Abstrak
Tuberkulosis (TB) tetap menjadi masalah kesehatan utama di Indonesia dengan angka kejadian yang tinggi, termasuk pada anak-anak yang berkontribusi sekitar 16,68% dari total kasus TB nasional. Untuk mencapai target eliminasi TB pada tahun 2030, salah satu upaya strategis adalah optimalisasi deteksi dini melalui pemanfaatan teknologi digital dalam proses skrining dan diagnosis. Penelitian ini bertujuan mengembangkan model skrining TB anak berbasis machine learning dengan sistem skoring otomatis guna meningkatkan cakupan deteksi dan notifikasi kasus secara lebih efisien. Penelitian menggunakan pendekatan kuantitatif dengan rancangan kohort retrospektif dan dilaksanakan pada April–Agustus 2025 di delapan Puskesmas Kecamatan di wilayah Jakarta Barat. Data penelitian diperoleh dari rekam medis elektronik (RME) puskesmas dan database sistem informasi tuberkulosis (SITB) tahun 2023–2024. Model dikembangkan melalui empat skenario menggunakan lima algoritma, yaitu Logistic Regression, Decision Tree, Random Forest, K-Nearest Neighbor, dan Support Vector Machine. Evaluasi kinerja model dilakukan menggunakan cross-validation k-fold = 5 dengan metrik akurasi, sensitivitas, spesifisitas, dan Area Under the Receiver Operating Characteristic (AUROC).
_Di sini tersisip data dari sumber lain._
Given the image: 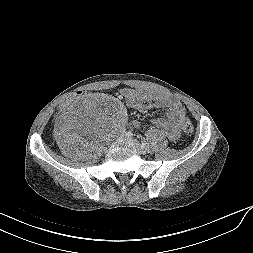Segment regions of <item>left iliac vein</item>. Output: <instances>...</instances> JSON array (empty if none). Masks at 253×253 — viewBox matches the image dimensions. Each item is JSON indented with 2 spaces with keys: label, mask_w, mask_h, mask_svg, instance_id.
<instances>
[{
  "label": "left iliac vein",
  "mask_w": 253,
  "mask_h": 253,
  "mask_svg": "<svg viewBox=\"0 0 253 253\" xmlns=\"http://www.w3.org/2000/svg\"><path fill=\"white\" fill-rule=\"evenodd\" d=\"M123 144L126 147L132 149L133 151H135L138 154H144L145 153V148H143L141 146V144L133 138H125Z\"/></svg>",
  "instance_id": "left-iliac-vein-1"
}]
</instances>
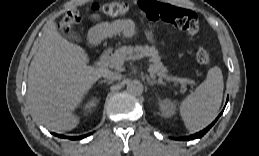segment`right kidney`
Here are the masks:
<instances>
[{
  "mask_svg": "<svg viewBox=\"0 0 259 156\" xmlns=\"http://www.w3.org/2000/svg\"><path fill=\"white\" fill-rule=\"evenodd\" d=\"M98 104V99L96 97L90 98V100L84 105L83 110L85 114L91 112Z\"/></svg>",
  "mask_w": 259,
  "mask_h": 156,
  "instance_id": "ca27d5eb",
  "label": "right kidney"
}]
</instances>
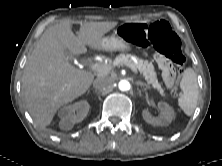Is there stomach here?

Hasil penelitian menunjukkan bahwa variabel dengan kontribusi prediktif terbesar meliputi pembesaran kelenjar, malaise ≥ dua minggu, penurunan atau stagnasi berat badan dua bulan terakhir, status gizi, dan riwayat kontak TB. Berdasarkan variabel tersebut, Decision Tree menjadi algoritma dengan performa terbaik karena menghasilkan nilai AUROC > 0,90. Nilai AUROC yang sangat tinggi (mendekati 1) menunjukkan bahwa kedua model memiliki kemampuan yang sangat baik dalam membedakan pasien anak dengan TB positif dan negatif berdasarkan skoring, serta sesuai untuk karakteristik data yang bersifat non-linear dengan interaksi antar gejala. Prototype aplikasi berbasis web yang dikembangkan mampu memberikan estimasi risiko secara cepat dan interaktif, sehingga berpotensi mendukung skrining TB anak di fasilitas layanan primer.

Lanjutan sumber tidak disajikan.